Wherever the string "esta" appears in the records, return the line that holds it.

Material provided:
BEGIN
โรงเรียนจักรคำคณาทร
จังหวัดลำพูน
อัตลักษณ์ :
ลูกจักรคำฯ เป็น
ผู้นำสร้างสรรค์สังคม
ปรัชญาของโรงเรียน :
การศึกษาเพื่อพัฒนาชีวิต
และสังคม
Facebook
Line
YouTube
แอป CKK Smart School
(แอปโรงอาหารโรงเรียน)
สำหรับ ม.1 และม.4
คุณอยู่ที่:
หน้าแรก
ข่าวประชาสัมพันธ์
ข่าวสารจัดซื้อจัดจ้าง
END
BEGIN
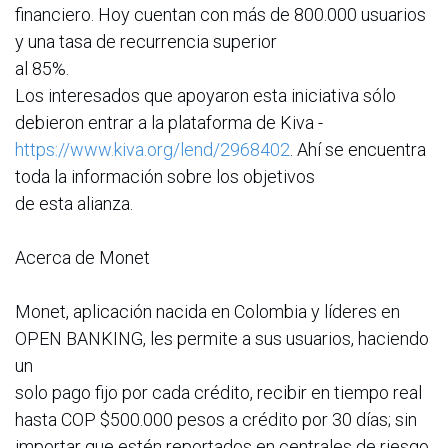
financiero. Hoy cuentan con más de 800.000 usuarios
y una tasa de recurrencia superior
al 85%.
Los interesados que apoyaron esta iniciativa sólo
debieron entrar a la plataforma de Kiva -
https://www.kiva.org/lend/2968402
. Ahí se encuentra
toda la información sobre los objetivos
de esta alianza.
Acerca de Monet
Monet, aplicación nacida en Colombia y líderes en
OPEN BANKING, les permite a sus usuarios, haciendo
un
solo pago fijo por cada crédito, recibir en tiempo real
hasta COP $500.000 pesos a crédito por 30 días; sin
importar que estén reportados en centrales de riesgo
END
Result below:
Los interesados que apoyaron esta iniciativa sólo
de esta alianza.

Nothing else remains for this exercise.